● SOURCE DATA
◇ ◇ ◇ ◇
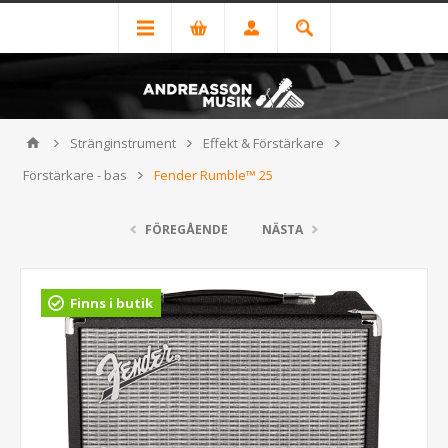
Stränginstrument
Effekt & Förstärkare
Förstärkare - bas
Fender Rumble™ 25
FÖREGÅENDE
NÄSTA
Finns i butik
◇ ◇ ◇ ◇
In the entries above, find each line with the string "Förstärkare" and copy it.

● EXERCISE SOLUTION
Effekt & Förstärkare
Förstärkare - bas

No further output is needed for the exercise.